Ligand based analysis on HMG-CoA reductase inhibitors

•QSAR, binary classification and pharmacophore analyses were reported.•Binary classification models provided significant statistical parameters.•PLIF analysis showed that the polar features are important for the interaction.•The pharmacophore query showed that the polar contours are important.•MACCS fingerprints support the results.•All the results explained that the polar features cause the inhibitory activity.

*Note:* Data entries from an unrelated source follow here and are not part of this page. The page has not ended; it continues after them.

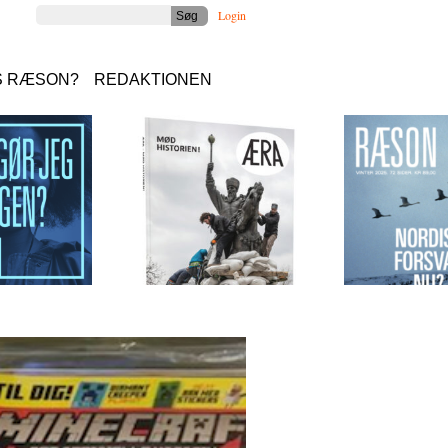
Login
S RÆSON?
REDAKTIONEN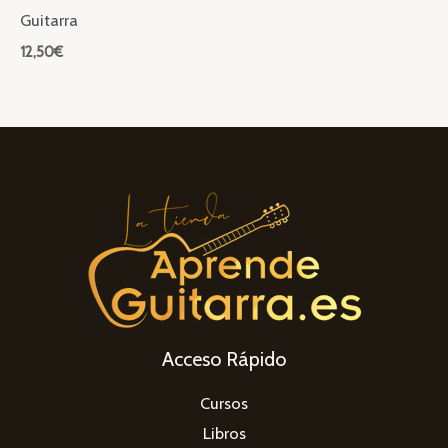
Guitarra
12,50
€
Acceso Rápido
Cursos
Libros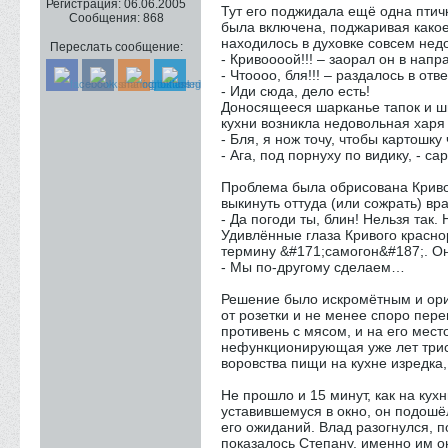
Регистрация:
06.06.2005
Тут его поджидала ещё одна птич
Сообщения:
868
была включена, поджаривая какое
находилось в духовке совсем недо
Переслать сообщение:
- Кривоооой!!! – заорал он в напр
- Чтоооо, бля!!! – раздалось в отве
- Иди сюда, дело есть!
Доносящееся шарканье тапок и шм
кухни возникла недовольная харя
- Бля, я нож точу, чтобы картошку
- Ага, под порнуху по видику, - с
Проблема была обрисована Криво
выкинуть оттуда (или сожрать) вр
- Да погоди ты, блин! Нельзя так
Удивлённые глаза Кривого краснор
термину &#171;самогон&#187;. О
- Мы по-другому сделаем…
Решение было искромётным и ориг
от розетки и не менее споро пере
противень с мясом, и на его мест
нефункционирующая уже лет трист
воровства пищи на кухне изредка,
Не прошло и 15 минут, как на ку
уставившемуся в окно, он подошё
его ожиданий. Влад разогнулся, п
показалось Степану, именно им он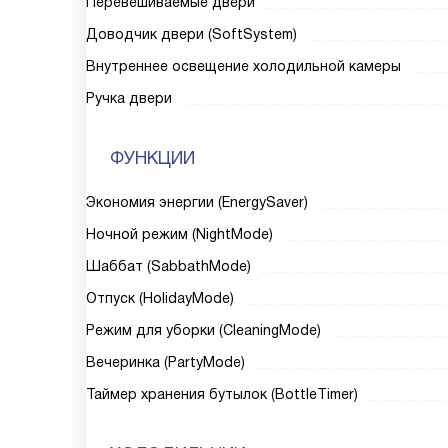
Перевешиваемые двери
Доводчик двери (SoftSystem)
Внутреннее освещение холодильной камеры
Ручка двери
ФУНКЦИИ
Экономия энергии (EnergySaver)
Ночной режим (NightMode)
Шаббат (SabbathMode)
Отпуск (HolidayMode)
Режим для уборки (CleaningMode)
Вечеринка (PartyMode)
Таймер хранения бутылок (BottleTimer)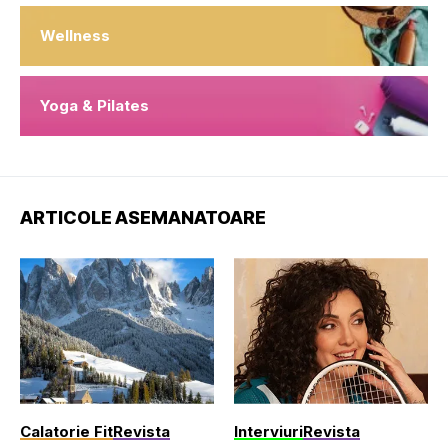
Wellness
Yoga & Pilates
ARTICOLE ASEMANATOARE
Calatorie Fit
Revista
Interviuri
Revista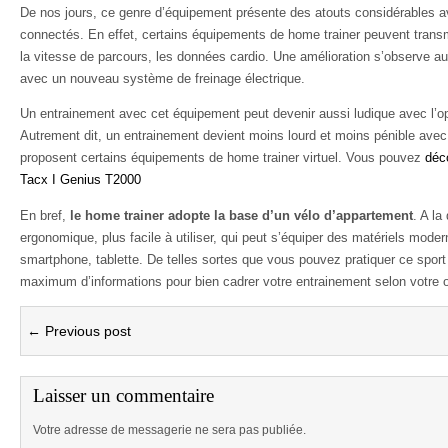
De nos jours, ce genre d’équipement présente des atouts considérables av
connectés. En effet, certains équipements de home trainer peuvent tran
la vitesse de parcours, les données cardio. Une amélioration s’observe au
avec un nouveau système de freinage électrique.
Un entrainement avec cet équipement peut devenir aussi ludique avec l’opt
Autrement dit, un entrainement devient moins lourd et moins pénible av
proposent certains équipements de home trainer virtuel. Vous pouvez
déco
Tacx I Genius T2000
En bref,
le home trainer adopte la base d’un vélo d’appartement
. A la
ergonomique, plus facile à utiliser, qui peut s’équiper des matériels mode
smartphone, tablette. De telles sortes que vous pouvez pratiquer ce sport
maximum d’informations pour bien cadrer votre entrainement selon votre ob
← Previous post
Laisser un commentaire
Votre adresse de messagerie ne sera pas publiée.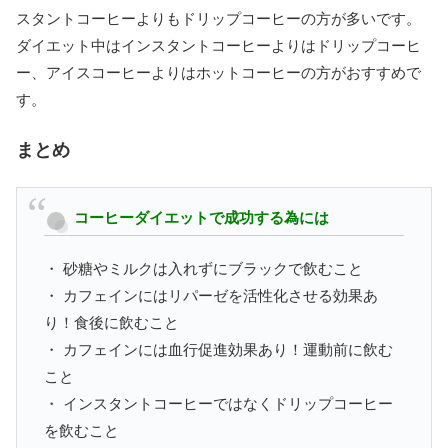
スタントコーヒーよりもドリップコーヒーの方が多いです。
ダイエット中はインスタントコーヒーよりはドリップコーヒ
ー、アイスコーヒーよりはホットコーヒーの方がおすすめで
す。
まとめ
コーヒーダイエットで成功する為には
・ 砂糖やミルクは入れずにブラックで飲むこと
・ カフェインにはリパーゼを活性化させる効果あ
り！食後に飲むこと
・ カフェインには血行促進効果あり！運動前に飲む
こと
・ インスタントコーヒーではなくドリップコーヒー
を飲むこと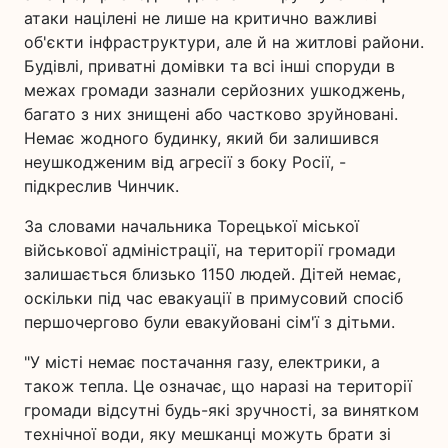
атаки націлені не лише на критично важливі
об'єкти інфраструктури, але й на житлові райони.
Будівлі, приватні домівки та всі інші споруди в
межах громади зазнали серйозних ушкоджень,
багато з них знищені або частково зруйновані.
Немає жодного будинку, який би залишився
неушкодженим від агресії з боку Росії, -
підкреслив Чинчик.
За словами начальника Торецької міської
військової адміністрації, на території громади
залишається близько 1150 людей. Дітей немає,
оскільки під час евакуації в примусовий спосіб
першочергово були евакуйовані сім'ї з дітьми.
"У місті немає постачання газу, електрики, а
також тепла. Це означає, що наразі на території
громади відсутні будь-які зручності, за винятком
технічної води, яку мешканці можуть брати зі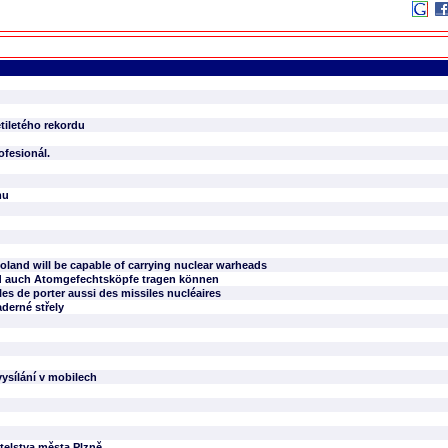
tiletého rekordu
ofesionál.
mu
oland will be capable of carrying nuclear warheads
nd auch Atomgefechtsköpfe tragen können
s de porter aussi des missiles nucléaires
aderné střely
ysílání v mobilech
elstva města Plzně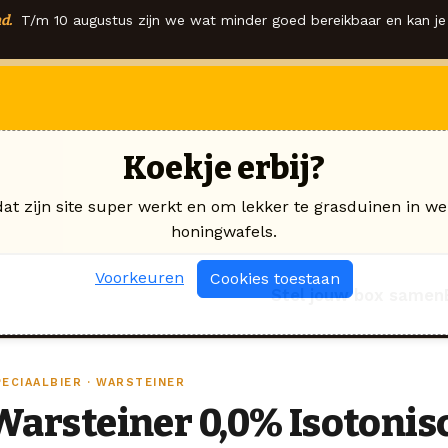
d.
T/m 10 augustus zijn we wat minder goed bereikbaar en kan je 
Koekje erbij?
dat zijn site super werkt en om lekker te grasduinen in we
honingwafels.
Voorkeuren
Cookies toestaan
Stel jouw box samen
PECIAALBIER · WARSTEINER
Warsteiner 0,0% Isotonis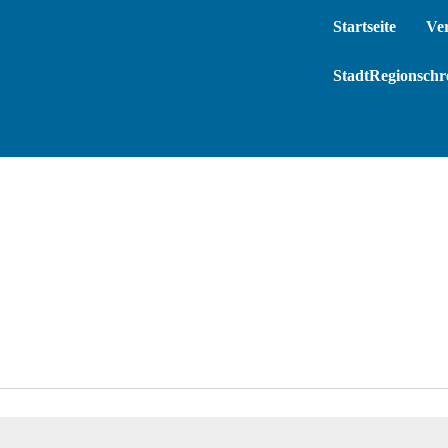
Startseite
Ve
StadtRegionschre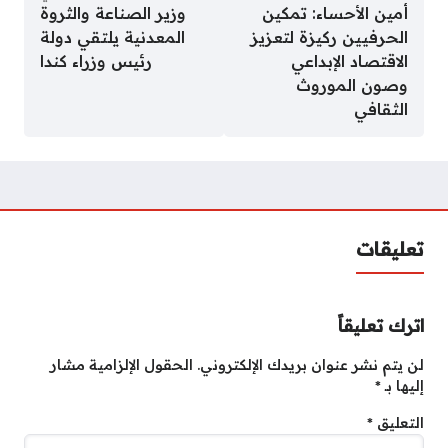
أمين الأحساء: تمكين
وزير الصناعة والثروة
الحرفيين ركيزة لتعزيز
المعدنية يلتقي دولة
الاقتصاد الإبداعي
رئيس وزراء كندا
وصون الموروث
الثقافي
تعليقات
اترك تعليقاً
لن يتم نشر عنوان بريدك الإلكتروني.
الحقول الإلزامية مشار
إليها بـ
*
التعليق
*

In the present investigation, we have performed ligand based analyses (QSAR (binary classification and multiple linear regression (MLR) analyses), pharmacophore studies and fingerprint analysis) on a data set comprised of 249 HMG CoA reductase (HMGR) inhibitors. The QSAR and the pharmacophore analyses explained that the polar features present in the molecules determine the observed HMGR inhibitory activity of the compounds. The binary classification study performed with bundle of descriptors such as PEOE_PC-, GCUT_PEOE-0, GCUT_PEOE-3, MNDO_LUMO, VSA_Pol and V_surf-ID7 descriptors in model A and TPSA, LogP(o/w), LogS, Wienerpol, A_don and A_acc descriptors belong to the model B. The binary classification study provided acceptable statistical parameter values for accuracy, sensitivity, specificity, precision, Matthew's correlation coefficient (MCC), goodness of fit score (GH score), F-score (the harmonic mean of precision and sensitivity), enrichment factor, etc., against both models (A and B), which demonstrated that these models predict the activities of the compounds (as active and inactive) significantly. The sum of ranking difference (SRD) was calculated using statistical parameters derived from the models (MLR-QSAR and binary QSAR models). The %SRD reveals that the model 5 in MLR-QSAR and the binary models A1, B1 and A2 are significant among the developed models. Further protein ligand interaction fingerprints (PLIF) and the pharmacophore studies also revealed that the hydrogen bond acceptor, hydrogen bond donor and ionic interactions are involved in the protein ligand interaction to elicit the activity of the molecules. In order to support the findings from the analyses, the MACCS fingerprints of the data set were calculated and which explain that the polar functional groups/fragments in the molecules are important for the inhibitory activity. The results retrieved from these analyses will be useful for the development of novel molecules for the inhibition of HMGR enzyme.